When the stakes are high and the cost of keeping current leadership are potentially harmful to a dangerous degree and the only possible replacement isn't an obvious choice (as is the case with the obvious allusion to the US presidency) then this is true.
In reality, do VCs really go so far as to make the call to replace someone with someone else who has the potential to be equally bad? Isn't the risk of two consecutively bad CEOs worse than taking a little longer to find a reasonable replacement?
AV (Austin Ventures) was always known as the big fish in the little pond, ever since I moved here from Japan - and I guess that isn't wrong, but they seemed to have moved onto their version of PE.
But one thing that always irritated me and my "executive" friends was how much they liked to put somebody on their back-bench into your job.
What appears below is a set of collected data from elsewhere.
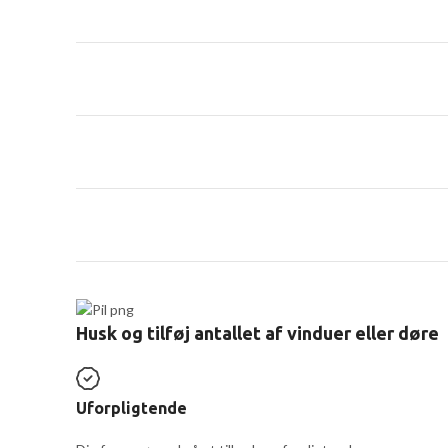
Husk og tilføj antallet af vinduer eller døre
Uforpligtende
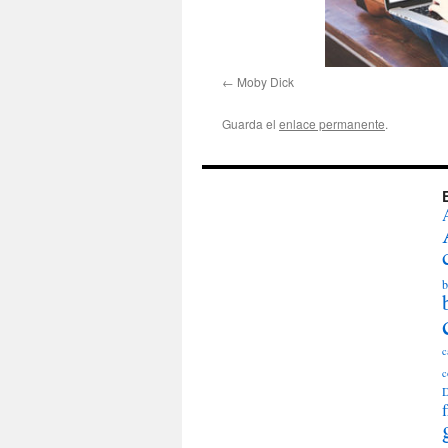
Moby Dick
Guarda el
enlace permanente
.
b
c
c
D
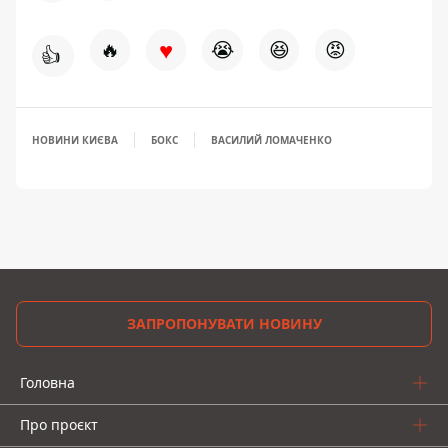
♥
🔥
😭
😆
😡
👍
НОВИНИ КИЄВА
БОКС
ВАСИЛИЙ ЛОМАЧЕНКО
ЗАПРОПОНУВАТИ НОВИНУ
Головна
Про проєкт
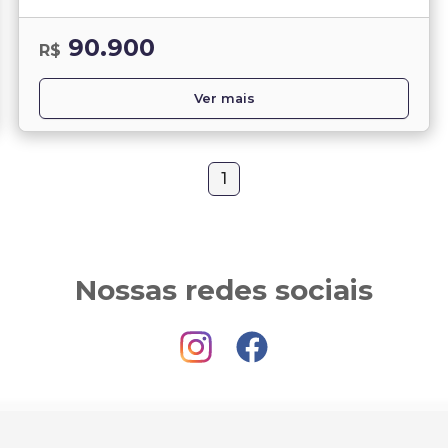
90.900
R$
Ver mais
1
Nossas redes sociais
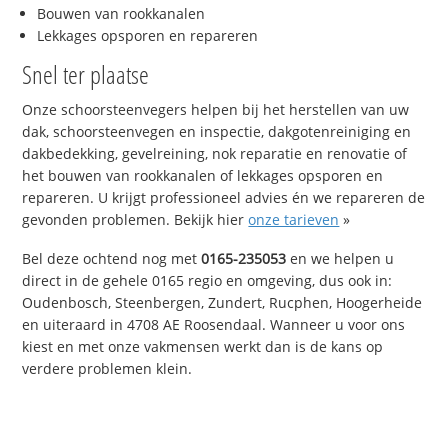
Bouwen van rookkanalen
Lekkages opsporen en repareren
Snel ter plaatse
Onze schoorsteenvegers helpen bij het herstellen van uw
dak, schoorsteenvegen en inspectie, dakgotenreiniging en
dakbedekking, gevelreining, nok reparatie en renovatie of
het bouwen van rookkanalen of lekkages opsporen en
repareren. U krijgt professioneel advies én we repareren de
gevonden problemen. Bekijk hier
onze tarieven
»
Bel deze ochtend nog met
0165-235053
en we helpen u
direct in de gehele 0165 regio en omgeving, dus ook in:
Oudenbosch, Steenbergen, Zundert, Rucphen, Hoogerheide
en uiteraard in 4708 AE Roosendaal. Wanneer u voor ons
kiest en met onze vakmensen werkt dan is de kans op
verdere problemen klein.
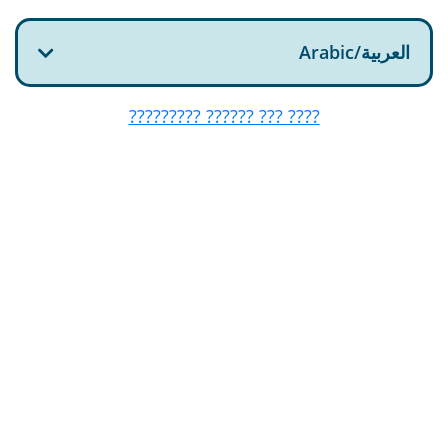
العربية/Arabic
???? ??? ?????? ?????????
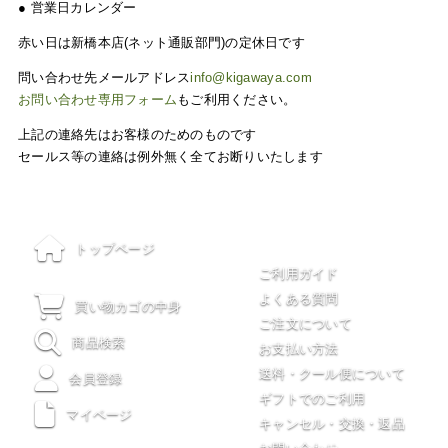
● 営業日カレンダー
赤い日は新橋本店(ネット通販部門)の定休日です
問い合わせ先メールアドレス
info@kigawaya.com
お問い合わせ専用フォーム
もご利用ください。
上記の連絡先はお客様のためのものです
セールス等の連絡は例外無く全てお断りいたします
ご利用について
トップページ
ご利用ガイド
よくある質問
買い物カゴの中身
ご注文について
商品検索
お支払い方法
送料・クール便について
会員登録
ギフトでのご利用
マイページ
キャンセル・交換・返品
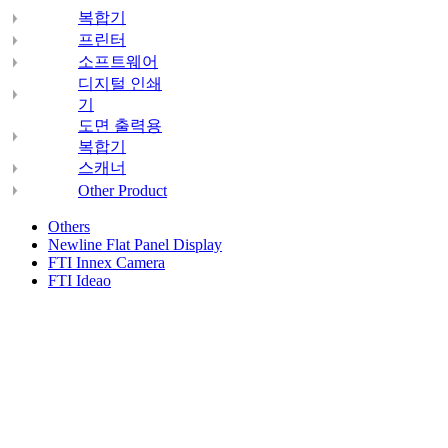
복합기
프린터
소프트웨어
디지털 인쇄
기
도면 출력용
복합기
스캐너
Other Product
Others
Newline Flat Panel Display
FTI Innex Camera
FTI Ideao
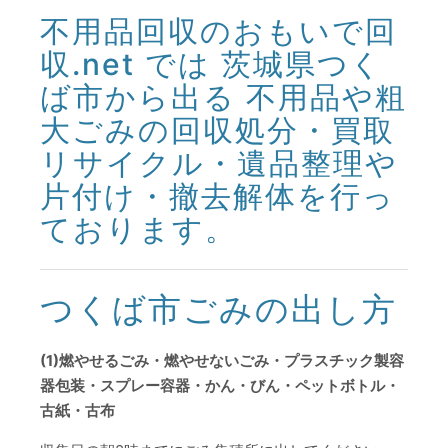
不用品回収のおもいで回
収.net では 茨城県つく
ば市から出る 不用品や粗
大ごみの回収処分・買取
リサイクル・遺品整理や
片付け・撤去解体を行っ
ております。
つくば市ごみの出し方
(1)燃やせるごみ・燃やせないごみ・プラスチック製容
器包装・スプレー容器・かん・びん・ペットボトル・
古紙・古布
If it's the right choice - nice. If it happens once-or-twice - nice. But If they do it 9 months after every Series A every time, it starts to make a (n aware) founder wary).
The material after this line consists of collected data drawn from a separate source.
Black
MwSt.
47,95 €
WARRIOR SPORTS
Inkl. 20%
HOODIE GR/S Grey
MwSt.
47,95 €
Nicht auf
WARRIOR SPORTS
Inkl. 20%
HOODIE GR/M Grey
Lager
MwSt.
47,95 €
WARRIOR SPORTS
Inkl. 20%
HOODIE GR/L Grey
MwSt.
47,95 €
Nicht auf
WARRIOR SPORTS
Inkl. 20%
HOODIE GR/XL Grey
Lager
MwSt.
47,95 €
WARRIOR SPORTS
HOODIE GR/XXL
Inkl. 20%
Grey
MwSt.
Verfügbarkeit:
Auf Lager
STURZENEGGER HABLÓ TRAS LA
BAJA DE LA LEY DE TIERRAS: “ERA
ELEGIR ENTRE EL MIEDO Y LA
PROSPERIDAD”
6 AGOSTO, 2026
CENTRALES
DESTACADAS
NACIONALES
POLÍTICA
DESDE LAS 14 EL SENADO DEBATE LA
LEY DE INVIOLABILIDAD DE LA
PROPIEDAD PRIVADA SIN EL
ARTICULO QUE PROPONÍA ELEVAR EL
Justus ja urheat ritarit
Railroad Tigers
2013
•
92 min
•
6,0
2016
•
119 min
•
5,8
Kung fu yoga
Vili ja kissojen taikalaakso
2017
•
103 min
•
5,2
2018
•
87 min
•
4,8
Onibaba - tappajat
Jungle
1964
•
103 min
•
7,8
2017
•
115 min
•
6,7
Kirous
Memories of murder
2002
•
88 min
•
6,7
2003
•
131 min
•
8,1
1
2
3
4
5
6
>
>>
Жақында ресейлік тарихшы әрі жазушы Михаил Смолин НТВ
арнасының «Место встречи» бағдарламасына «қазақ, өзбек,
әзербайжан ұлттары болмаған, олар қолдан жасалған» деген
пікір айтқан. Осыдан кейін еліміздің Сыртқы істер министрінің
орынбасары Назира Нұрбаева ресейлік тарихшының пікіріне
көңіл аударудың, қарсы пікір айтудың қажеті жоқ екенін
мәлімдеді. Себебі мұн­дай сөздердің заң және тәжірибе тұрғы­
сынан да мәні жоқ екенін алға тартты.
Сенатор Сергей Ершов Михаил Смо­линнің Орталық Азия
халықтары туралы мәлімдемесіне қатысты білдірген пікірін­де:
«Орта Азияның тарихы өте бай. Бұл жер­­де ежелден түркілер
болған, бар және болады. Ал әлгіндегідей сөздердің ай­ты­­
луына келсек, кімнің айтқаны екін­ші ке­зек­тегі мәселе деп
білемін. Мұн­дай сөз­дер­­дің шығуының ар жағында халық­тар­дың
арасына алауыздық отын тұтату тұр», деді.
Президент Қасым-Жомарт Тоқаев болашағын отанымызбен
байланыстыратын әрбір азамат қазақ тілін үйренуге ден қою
I generally don't think founders should be CEOs. Certainly as a founder I should not have been But that doesn't mean youo bring out the brick-bat. It means that you sit down and say something: "Don't you think we should hire the new CEO together and figure our your ongoing role in the company (esp. since you still own 60%)?).
I don't know - I just found them heavy handed.
I don't know that I ever hit at them hard or that they hit at me hard, but I do know that they came in hard and triggered a hard response. At this point, I don't think they like me much (which is sad, because I was just getting to like them), but there are a lot of personal relationships (apparently) in this business
EDIT: They (AV) have more recently (not super-recently) moved into mostly PE, and the incubator seems to be gone (?), but given the VC penchant to syndicate, and AV's penchant to not be nice to work with, even as the big-fish in a small pond, the number of people at places like Interwest or Sevin Rosen to work with them (Central Texas VC types), maybe they felt constrained? Or maybe they shot enough entrepreneurs in the back? Their 5-year-ago-fund was big enough to qualify for PE activity - maybe their new-new partners (the old ones retired about that time) decided they would prefer to apply their Wharton MBA skills/talents to PE? IDK.
"You give your heart to someone and they break it"
we are all now supposed to figure out there has been a falling out of some sort, with some CEO somewhere.
who is he? what did he do?
Someone's neural network is biased.
This isn't just "elite culture", although there is probably some of that in many scenarios.
edit: responding to a couple of comments - yes this is a feature of how we choose to structure these companies, it is not unavoidable. However, given the distribution of decision making and responsibility in a typical American corporate structure, removing the CEO is inherently difficult.
One can imagine situations where it is less disruptive, but those companies would look and operate quite differently.